Local bodies can provide Covid jabs, says Anutin
Local administrations can purchase Covid-19 vaccines and conduct their own vaccination campaigns, provided approval is given by the Thai Food and Drug Administration (FDA), Public Health Minister Anutin Charnvirakul says.
Mr Anutin was speaking after Somnuek Thanadechakul, the mayor of Nakhon Nonthaburi Municipality, approached the ministry asking to buy vaccines directly from it to immunise local residents.
The mayor reportedly said the municipality would fork out 260 million baht to purchase vaccines directly from the ministry, adding that there were scores of local administrations ready to follow suit.
"The government plans to provide free jabs to the public but it is alright too if a local administration wants to use state-allocated funds to launch their own vaccination drive. It is good that local administrative bodies want to help. What they need to do is check with the authorities because there are certain rules and regulations to comply with," he said.

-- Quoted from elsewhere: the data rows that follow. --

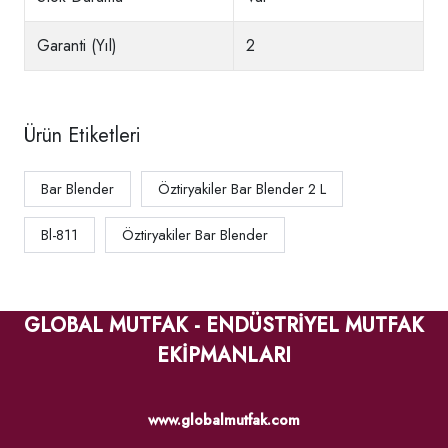
Garanti (Yıl)
2
Ürün Etiketleri
Bar Blender
Öztiryakiler Bar Blender 2 L
Bl-811
Öztiryakiler Bar Blender
GLOBAL MUTFAK - ENDÜSTRİYEL MUTFAK
EKİPMANLARI
www.globalmutfak.com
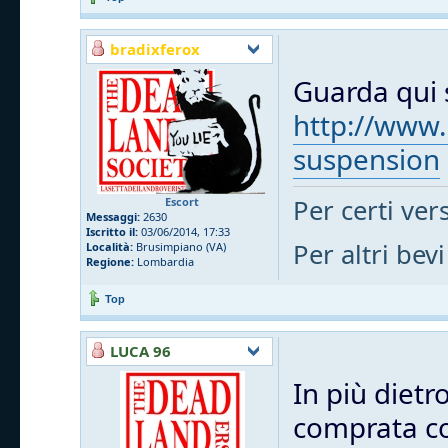
bradixferox
Guarda qui s
http://www.
suspension
Per certi vers
Escort
Messaggi:
2630
Iscritto il:
03/06/2014, 17:33
Per altri bevi
Località:
Brusimpiano (VA)
Regione:
Lombardia
Top
LUCA 96
In più dietr
comprata cos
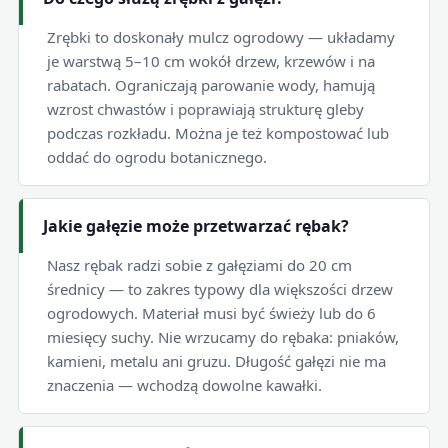
Zrębki to doskonały mulcz ogrodowy — układamy
je warstwą 5–10 cm wokół drzew, krzewów i na
rabatach. Ograniczają parowanie wody, hamują
wzrost chwastów i poprawiają strukturę gleby
podczas rozkładu. Można je też kompostować lub
oddać do ogrodu botanicznego.
Jakie gałęzie może przetwarzać rębak?
Nasz rębak radzi sobie z gałęziami do 20 cm
średnicy — to zakres typowy dla większości drzew
ogrodowych. Materiał musi być świeży lub do 6
miesięcy suchy. Nie wrzucamy do rębaka: pniaków,
kamieni, metalu ani gruzu. Długość gałęzi nie ma
znaczenia — wchodzą dowolne kawałki.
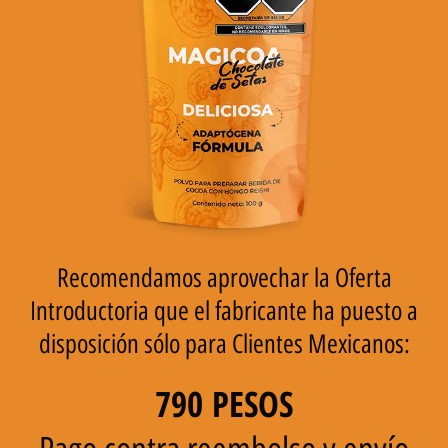
Recomendamos aprovechar la Oferta
Introductoria que el fabricante ha puesto a
disposición sólo para Clientes Mexicanos:
790 PESOS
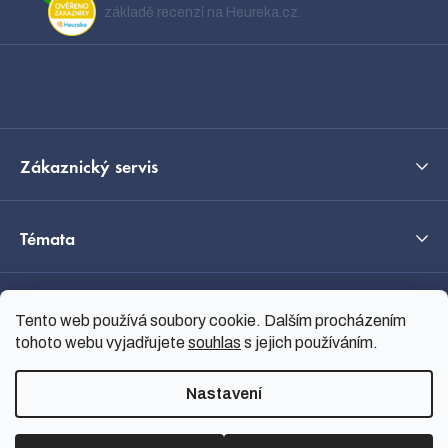
a
základě recenzí na Heureka.cz.
Zobrazit recenze
t
í
Kontakt
Zákaznický servis
Témata
O nás
Tento web používá soubory cookie. Dalším procházením
tohoto webu vyjadřujete
souhlas
s jejich používáním.
Průvodce výběrem
Nastavení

He said local administrative bodies must use their allocated budget to purchase their own vaccines if they want to launch their own campaign and not use stocks from the government's free jab campaign.
The government next month intends to provide two million free doses to front-line health officials, volunteers and high risk groups.
In May, it would launch a mass free jab drive using 60 million doses of the Oxford University/AstraZenaca vaccine with the goal of creating herd immunity in at least 50% of the population.
As of now, there are only two vaccines -- the Oxford University/AstraZeneca shot and the other produced by China-based Sinovac -- registered in Thailand.
Mr Auntin said he had invited other pharmaceutical companies and importers to register vaccines with the Thai FDA for purchase by the private sector.
"However, these companies say they will not register their vaccines in Thailand unless authorities guarantee to place an order comprising a certain amount," he said.
FDA secretary-general, Paisarn Dunkum, insisted that vaccines must be registered by his organisation, even if they have been approved in other countries.
"The FDA needs to protect consumers. We need companies to register so we can trace importers and companies if safety issues arise," he said.
He said the vaccine registration process requires companies to provide details on testing and pertinent medical data on risks that will be useful for the Ministry of Public Health to use to deal with potential side effects and medical problems.
The FDA will assess the safety, quality and efficacy of every Covid-19 vaccine up for approval, the doctor said.